Fourth, during the unprecedented pandemic, most frontline social workers needed to reduce their mental pressure and manage emotional disturbance arising from their roles during the pandemic.

As an ordinary person in the pandemic, the social worker had concern about the health of themselves and their loved ones. On the one hand, they were under great pressure as to how to protect themselves from being infected in the process of serving to others, especially at the beginning of the pandemic when all the personal protective equipment was in short supply.

On the other hand, social workers were stuck in a dilemma as to how to balance family and work when faced with the increasingly heavy workloads in the time of the coronavirus crisis. For example, many of them berated themselves for not having been able to take good care of their kids or other family members during these dangerous times. [v]
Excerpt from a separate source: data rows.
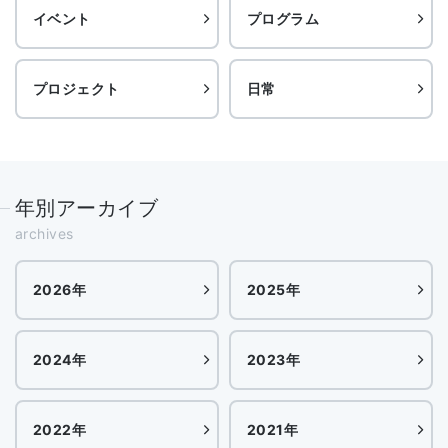
イベント
プログラム
プロジェクト
日常
年別アーカイブ
archives
2026年
2025年
2024年
2023年
2022年
2021年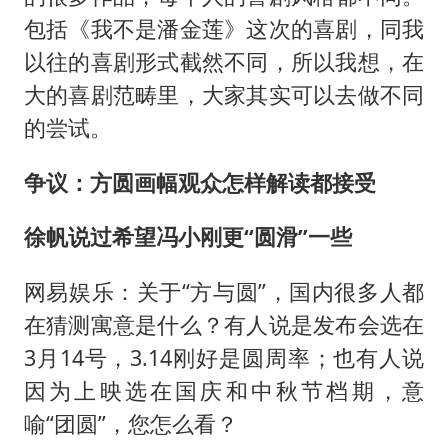
包括《我不是潘金莲》这次的喜剧，同我
以往的喜剧形式截然不同，所以我想，在
大的喜剧范畴里，大家其实可以去做不同
的尝试。
争议：方圆画幅
观众怎样解读都接受
徐帆说过希望冯小刚更
“
圆滑”一些
网易娱乐：关于“方与圆”，国内很多人都
在猜测寓意是什么？有人说是发布会选在
3月14号，3.14刚好是圆周率；也有人说
因为上映选在国庆和中秋节档期，意
喻“团圆”，您怎么看？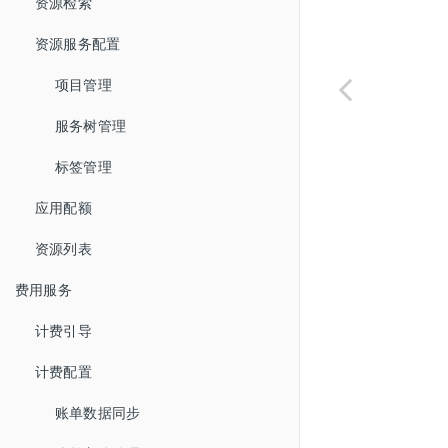
资源检索
资源服务配置
项目管理
服务树管理
标签管理
应用配额
资源列表
费用服务
计费引导
计费配置
账单数据同步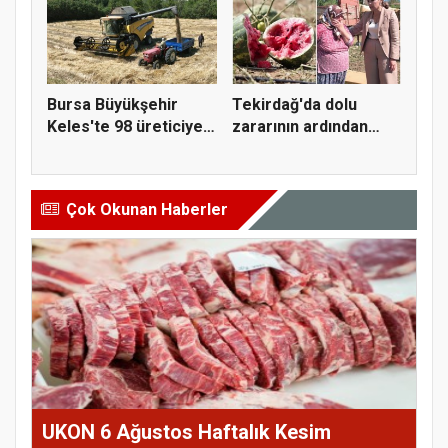
Bursa Büyükşehir
Tekirdağ'da dolu
Keles'te 98 üreticiye
zararının ardından
hasat...
Yüceer'de...
Çok Okunan Haberler
UKON 6 Ağustos Haftalık Kesim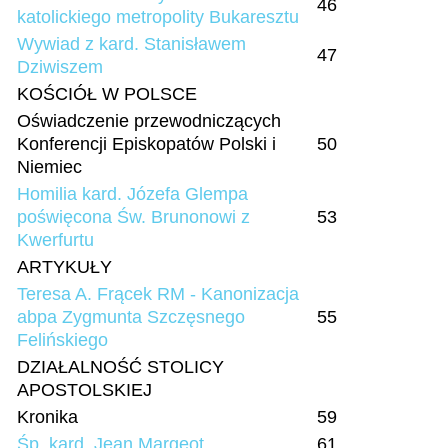
46
katolickiego metropolity Bukaresztu
Wywiad z kard. Stanisławem
47
Dziwiszem
KOŚCIÓŁ W POLSCE
Oświadczenie przewodniczących
Konferencji Episkopatów Polski i
50
Niemiec
Homilia kard. Józefa Glempa
poświęcona Św. Brunonowi z
53
Kwerfurtu
ARTYKUŁY
Teresa A. Frącek RM - Kanonizacja
abpa Zygmunta Szczęsnego
55
Felińskiego
DZIAŁALNOŚĆ STOLICY
APOSTOLSKIEJ
Kronika
59
Śp. kard. Jean Margeot
61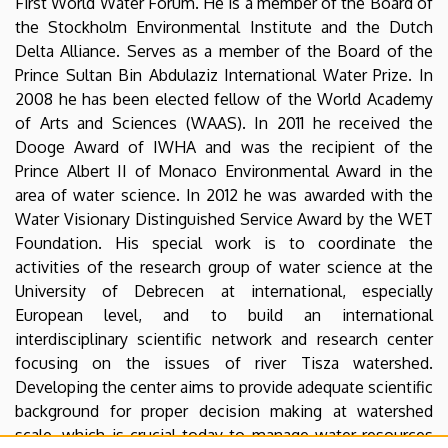
First World Water Forum. He is a member of the Board of
the Stockholm Environmental Institute and the Dutch
Delta Alliance. Serves as a member of the Board of the
Prince Sultan Bin Abdulaziz International Water Prize. In
2008 he has been elected fellow of the World Academy
of Arts and Sciences (WAAS). In 2011 he received the
Dooge Award of IWHA and was the recipient of the
Prince Albert II of Monaco Environmental Award in the
area of water science. In 2012 he was awarded with the
Water Visionary Distinguished Service Award by the WET
Foundation. His special work is to coordinate the
activities of the research group of water science at the
University of Debrecen at international, especially
European level, and to build an international
interdisciplinary scientific network and research center
focusing on the issues of river Tisza watershed.
Developing the center aims to provide adequate scientific
background for proper decision making at watershed
scale, which is crucial today to manage water resources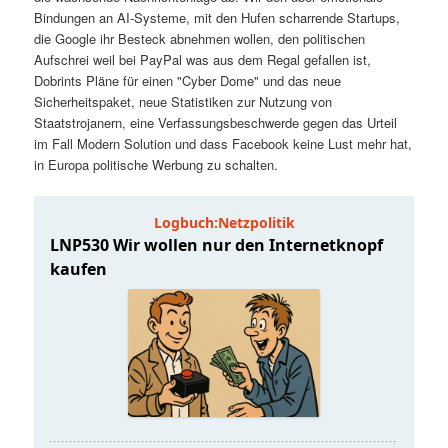
t
a
Bindungen an AI-Systeme, mit den Hufen scharrende Startups,
die Google ihr Besteck abnehmen wollen, den politischen
s
l
Aufschrei weil bei PayPal was aus dem Regal gefallen ist,
Dobrints Pläne für einen "Cyber Dome" und das neue
p
t
Sicherheitspaket, neue Statistiken zur Nutzung von
Staatstrojanern, eine Verfassungsbeschwerde gegen das Urteil
im Fall Modern Solution und dass Facebook keine Lust mehr hat,
r
s
in Europa politische Werbung zu schalten.
i
p
n
r
g
i
e
n
n
g
e
n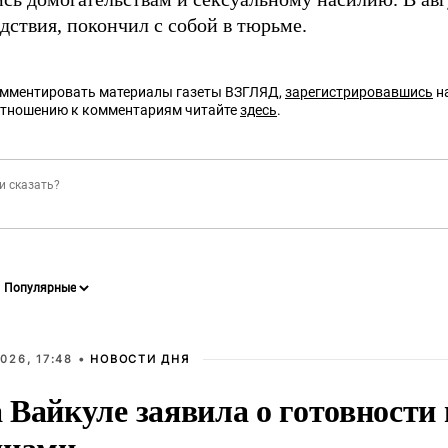
дствия, покончил с собой в тюрьме.
омментировать материалы газеты ВЗГЛЯД,
зарегистрировавшись
на
отношению к комментариям читайте
здесь
.
026, 17:48 •
НОВОСТИ ДНЯ
Вайкуле заявила о готовности 
янами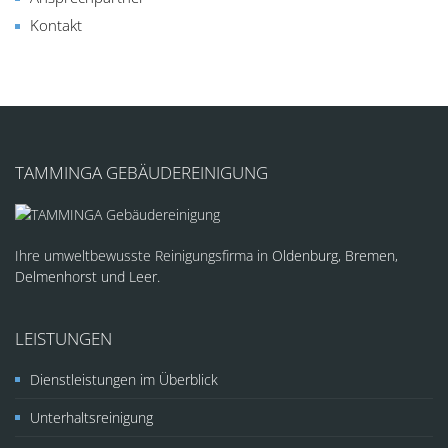
Kontakt
TAMMINGA GEBÄUDEREINIGUNG
Ihre umweltbewusste Reinigungsfirma in
Oldenburg, Bremen,
Delmenhorst und Leer.
LEISTUNGEN
Dienstleistungen im Überblick
Unterhaltsreinigung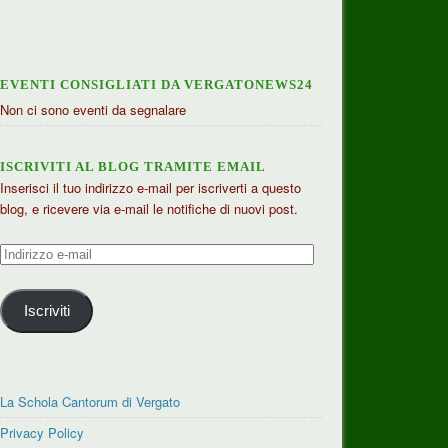
EVENTI CONSIGLIATI DA VERGATONEWS24
Non ci sono eventi da segnalare
ISCRIVITI AL BLOG TRAMITE EMAIL
Inserisci il tuo indirizzo e-mail per iscriverti a questo
blog, e ricevere via e-mail le notifiche di nuovi post.
Indirizzo
e-
mail
Iscriviti
La Schola Cantorum di Vergato
Privacy Policy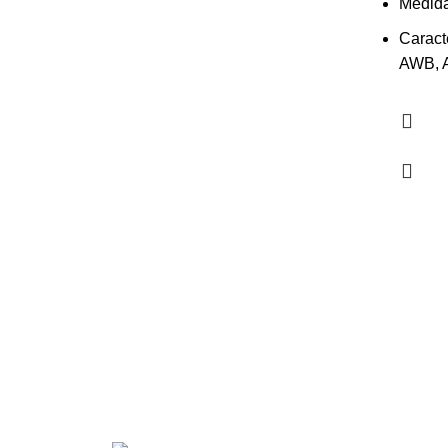
Medida
Caracte
AWB, A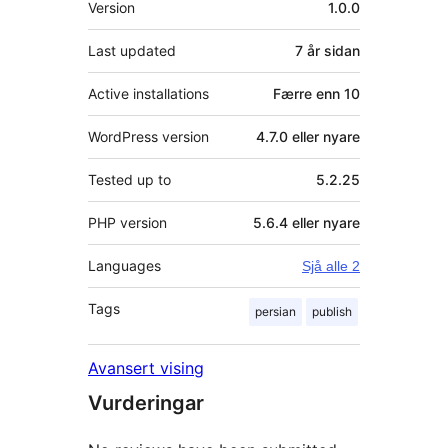
Version
1.0.0
Last updated
7 år
sidan
Active installations
Færre enn 10
WordPress version
4.7.0 eller nyare
Tested up to
5.2.25
PHP version
5.6.4 eller nyare
Languages
Sjå alle 2
Tags
persian
publish
Avansert vising
Vurderingar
As coronavirus took its toll on social workers’ mental health, a cross-country online supervisor group designed to help social workers to learn how to manage pressure themselves and relieve the anxious mood, came into being. [vi] The nationwide group was quickly set up through the internet out of necessity and was made up of ten multidisciplinary online working groups, consisting of 60 senior professional supervisors across the country. 

Communicating by Wechat and group video conference regularly, supervisors paid more attention to having greater empathy for frontline social workers, by listening more closely to what they complained about, and what they were worrying about. Until the middle of April, the supervision group had provided 786 supervision sessions lasting for a total of 476 hours through the internet for the frontline social workers in Hubei province [vii].

Lifang Wang

Associate Professor in the Department of Social Work, China University of Labor Relations, China.

wanglifang@culr.edu.cn

Footnotes

[i] http://politics.gmw.cn/2020-02/06/content_33528154.htm

[ii] Guidance for the social work participation into serving for the mobile cabin hospital in Hubei Province. Written by Hubei Federation of social work and other organizations. (Second Edition) (February 2020)

[iii] Handbook for the volunteer participating into the prevention against the coronavirus in Shanghai. Written by Shanghai Civil Affairs Bureau. (February 2020)

[iv] A video conference on the summary of the nationwide supervision in support of the frontier social worker in Hubei Province on 19 April, 2020.

[v] A video conference on the summary of the nationwide supervision in support of the frontier social worker in Hubei Province on 19 April, 2020.

[vi]  A video conference on the summary of the nationwide supervision in support of the frontier social worker in Hubei Province on 19 April, 2020.

[vii] Wuhan is the provincial capital of Hubei province. After the lockdown of Wuhan in January, many other cities in Hubei Province announced lockdown one after the other due to the prevention of coronavirus.